Figure 5. Non-dominated layouts obtained with the original extremal-position-based robustness metric and with the extended metric including current-density uncertainty. The objective values are normalized by $B_0=2$ mT. The figure illustrates the shift in the set of representative non-dominated layouts when current-density uncertainty is included. Roman numerals I–IV denote selected representative layouts shown in the corresponding insets.

Figure 5. Non-dominated layouts obtained with the original extremal-position-based robustness metric and with the extended metric including current-density uncertainty. The objective values are normalized by $B_0=2$ mT. The figure illustrates the shift in the set of representative non-dominated layouts when current-density uncertainty is included. Roman numerals I–IV denote selected representative layouts shown in the corresponding insets.
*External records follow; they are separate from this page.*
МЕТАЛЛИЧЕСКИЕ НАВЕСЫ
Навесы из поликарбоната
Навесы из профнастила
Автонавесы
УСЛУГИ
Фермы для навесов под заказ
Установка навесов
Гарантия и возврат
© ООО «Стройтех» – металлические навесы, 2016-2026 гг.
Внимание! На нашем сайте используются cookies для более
The corresponding layouts and magnetic field distributions are shown in Figure 6. Beyond the numerical objective values, the figure also highlights how far the Pareto-optimal layouts can move from each other in the design space. Cases I and II are geometrically similar, but even small shifts in a few turns already lead to a measurable change in the trade-off between field homogeneity and robustness. By contrast, Case III is clearly separated from the first two layouts and represents a qualitatively different design pattern associated with the robust end of the Pareto front rather than a small local correction of Cases I or II.
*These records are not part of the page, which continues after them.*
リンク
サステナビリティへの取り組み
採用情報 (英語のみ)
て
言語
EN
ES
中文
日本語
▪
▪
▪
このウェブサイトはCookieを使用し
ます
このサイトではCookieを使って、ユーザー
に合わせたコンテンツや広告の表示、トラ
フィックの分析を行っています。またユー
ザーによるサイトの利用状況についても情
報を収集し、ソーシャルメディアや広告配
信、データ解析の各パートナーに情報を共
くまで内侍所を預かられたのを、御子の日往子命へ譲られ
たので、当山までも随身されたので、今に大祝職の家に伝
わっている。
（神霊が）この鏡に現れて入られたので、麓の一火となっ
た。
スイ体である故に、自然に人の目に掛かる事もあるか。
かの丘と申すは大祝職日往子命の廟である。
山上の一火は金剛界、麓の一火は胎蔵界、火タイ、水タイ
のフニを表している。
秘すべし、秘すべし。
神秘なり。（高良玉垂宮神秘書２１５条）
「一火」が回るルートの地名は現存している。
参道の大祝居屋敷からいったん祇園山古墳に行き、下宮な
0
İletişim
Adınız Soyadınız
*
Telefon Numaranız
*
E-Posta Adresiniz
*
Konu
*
A second qualitative observation concerns the relative role of the inner and outer turns. The selected layouts suggest that the innermost turns behave as high-gain design variables: owing to their smaller radii, they appear to provide a stronger leverage on the generated magnetic field and on the attainable field homogeneity. However, this benefit is paid for by a higher sensitivity to geometric and excitation uncertainties. In this sense, the inner turns seem to offer the largest contribution to field shaping but at the price of a larger robustness penalty when the design relies on them too strongly. The robust layouts can therefore be interpreted as configurations that distribute the task of field shaping more conservatively and do not depend excessively on the most sensitive inner turns. Case IV, obtained when current-density uncertainty is included in the optimization, supports the same interpretation: the additional uncertainty source does not merely penalize the same nominal optimum more strongly but appears to shift the preferred solution toward a different winding arrangement. This observation is consistent with the idea that current-density uncertainty changes the effective cost of relying on the most influential turns and therefore modifies the geometry of the robust optimum itself.

Only one case is highlighted from the extended optimization because the two Pareto fronts already show a visible separation. Although the objective values are not directly comparable point by point due to the different robustness definitions, the results suggest that the inclusion of current-density uncertainty leads to a stricter and computationally more demanding optimization problem.

Table 3. Robustness estimates of the four selected layouts obtained with different perturbation-set-based estimators. Each value corresponds to the maximum objective variation observed within the perturbation set of the given method, allowing the sensitivity of the layout ranking to the selected robustness estimator to be compared.

	Case I	Case II	Case III	Case IV
	${\mathit{F}}_{\mathbf{2}}/{\mathit{B}}_{\mathbf{0}}$ [%]	${\mathit{F}}_{\mathbf{2}}/{\mathit{B}}_{\mathbf{0}}$ [%]	${\mathit{F}}_{\mathbf{2}}/{\mathit{B}}_{\mathbf{0}}$ [%]	${\mathit{F}}_{\mathbf{2}}/{\mathit{B}}_{\mathbf{0}}$ [%]
Min–max without current	1.75	1.50	0.04	1.14
Min–max with current	3.45	3.13	1.63	2.74
PB with current	4.05	2.32	3.59	3.59
PB without current	2.05	4.34	2.39	1.65
BB with current	1.06	2.31	2.46	2.42
BB without current	2.22	1.19	1.51	1.05
CCD with current	4.90	5.05	5.66	5.06
CCD without current	2.93	3.07	3.81	2.66

reports estimator-specific sampled robustness values for the four selected layouts. Each value is the maximum objective variation observed within the perturbation set generated by the corresponding method. Since PB, BB, CCD, and the extremal-position approximation use different sampling structures, the resulting values reflect both the selected estimator and the particular perturbation combinations included in its sample set.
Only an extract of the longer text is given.